Restrict the output to the lines below starting at the one that contains "http://M.reddit.com/woodworking" and ending at the one that contains "http://www.reddit.com/r/worldnews", and restate them word for word, both ends included.

Material provided Block Start

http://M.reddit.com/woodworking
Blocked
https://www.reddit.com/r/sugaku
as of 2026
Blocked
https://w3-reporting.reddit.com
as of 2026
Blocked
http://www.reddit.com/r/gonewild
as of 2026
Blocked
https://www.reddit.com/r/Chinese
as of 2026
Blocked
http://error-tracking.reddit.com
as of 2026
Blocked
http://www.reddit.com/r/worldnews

Material provided Block End
Material provided Block Start

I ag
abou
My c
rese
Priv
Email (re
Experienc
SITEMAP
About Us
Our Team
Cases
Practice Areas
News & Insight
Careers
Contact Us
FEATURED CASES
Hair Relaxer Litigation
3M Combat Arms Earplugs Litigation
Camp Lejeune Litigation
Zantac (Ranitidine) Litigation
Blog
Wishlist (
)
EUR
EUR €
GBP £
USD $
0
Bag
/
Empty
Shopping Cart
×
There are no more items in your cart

Material provided Block End
Material provided Block Start

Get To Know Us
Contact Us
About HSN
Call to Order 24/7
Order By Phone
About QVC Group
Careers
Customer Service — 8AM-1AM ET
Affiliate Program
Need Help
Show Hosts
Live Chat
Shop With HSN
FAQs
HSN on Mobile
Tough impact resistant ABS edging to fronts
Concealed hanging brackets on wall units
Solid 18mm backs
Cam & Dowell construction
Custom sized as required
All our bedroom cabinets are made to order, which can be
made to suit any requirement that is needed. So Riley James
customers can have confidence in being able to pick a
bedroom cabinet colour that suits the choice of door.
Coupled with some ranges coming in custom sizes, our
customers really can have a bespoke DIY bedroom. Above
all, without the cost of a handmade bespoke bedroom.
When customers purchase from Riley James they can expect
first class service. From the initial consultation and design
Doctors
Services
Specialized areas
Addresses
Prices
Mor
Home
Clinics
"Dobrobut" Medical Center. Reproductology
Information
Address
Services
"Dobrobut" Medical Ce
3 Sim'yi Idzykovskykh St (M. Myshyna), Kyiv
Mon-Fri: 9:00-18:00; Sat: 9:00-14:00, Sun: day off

Material provided Block End

▶ _Answer below_
http://M.reddit.com/woodworking
Blocked
https://www.reddit.com/r/sugaku
as of 2026
Blocked
https://w3-reporting.reddit.com
as of 2026
Blocked
http://www.reddit.com/r/gonewild
as of 2026
Blocked
https://www.reddit.com/r/Chinese
as of 2026
Blocked
http://error-tracking.reddit.com
as of 2026
Blocked
http://www.reddit.com/r/worldnews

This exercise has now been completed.